## Work order
Beginning with the line that includes "facilement à une" and ending with the last line, print the records exactly, leaving every picture out.

_ _ _

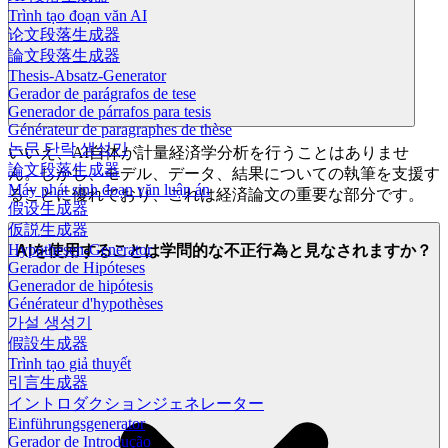
Trình tạo đoạn văn AI
论文段落生成器
論文段落生成器
Thesis-Absatz-Generator
Gerador de parágrafos de tese
Generador de párrafos para tesis
Générateur de paragraphes de thèse
논문 단락 생성기
いいえ、AI自体が計量経済学分析を行うことはありませ
論文段落生成器
ん。しかし、モデル、データ、結果についての執筆を支援す
Máy phát sinh đoạn văn luận án
ることに優れており、これは経済論文の重要な部分です。
假设生成器
仮説生成器
Hypothesen-Generator
AIを使用することは学問的な不正行為と見なされますか？
Gerador de Hipóteses
Generador de hipótesis
Générateur d'hypothèses
가설 생성기
假設生成器
Trình tạo giả thuyết
引言生成器
イントロダクションジェネレーター
Einführungsgenerator
Gerador de Introdução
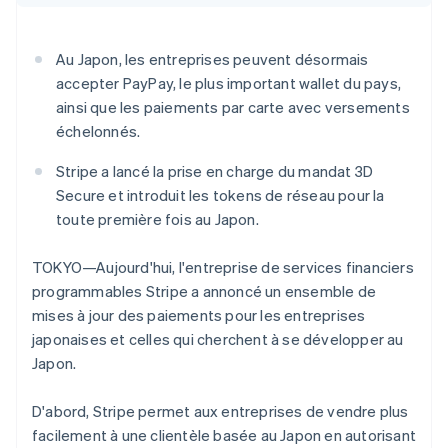
Découvrez les prochaines évolutions
Commerce en ligne
Radar
Au Japon, les entreprises peuvent désormais
Prévention de la fraude
accepter PayPay, le plus important wallet du pays,
Écosystème
Atlas
ainsi que les paiements par carte avec versements
Constitution de start-up
Partenaires
échelonnés.
Climate
Stripe App Marketplace
Élimination du carbone
Stripe a lancé la prise en charge du mandat 3D
Identity
Secure et introduit les tokens de réseau pour la
Vérification de l'identité
toute première fois au Japon.
TOKYO—Aujourd'hui, l'entreprise de services financiers
programmables Stripe a annoncé un ensemble de
mises à jour des paiements pour les entreprises
Stripe Sessions 2026
japonaises et celles qui cherchent à se développer au
Découvrez comment Stripe construit l’infrastructure écono
Japon.
Regarder la vidéo
D'abord, Stripe permet aux entreprises de vendre plus
facilement à une clientèle basée au Japon en autorisant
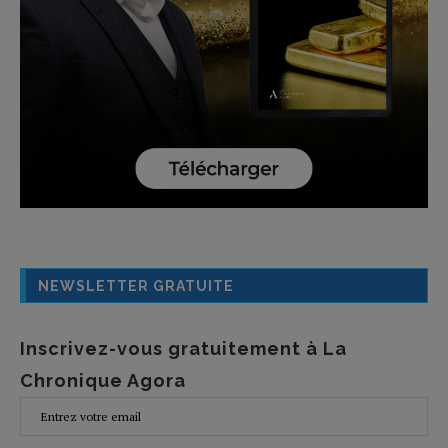
NEWSLETTER GRATUITE
Inscrivez-vous gratuitement à La
Chronique Agora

_ _ _

## Exercise answer
facilement à une clientèle basée au Japon en autorisant
NEWSLETTER GRATUITE
Inscrivez-vous gratuitement à La
Chronique Agora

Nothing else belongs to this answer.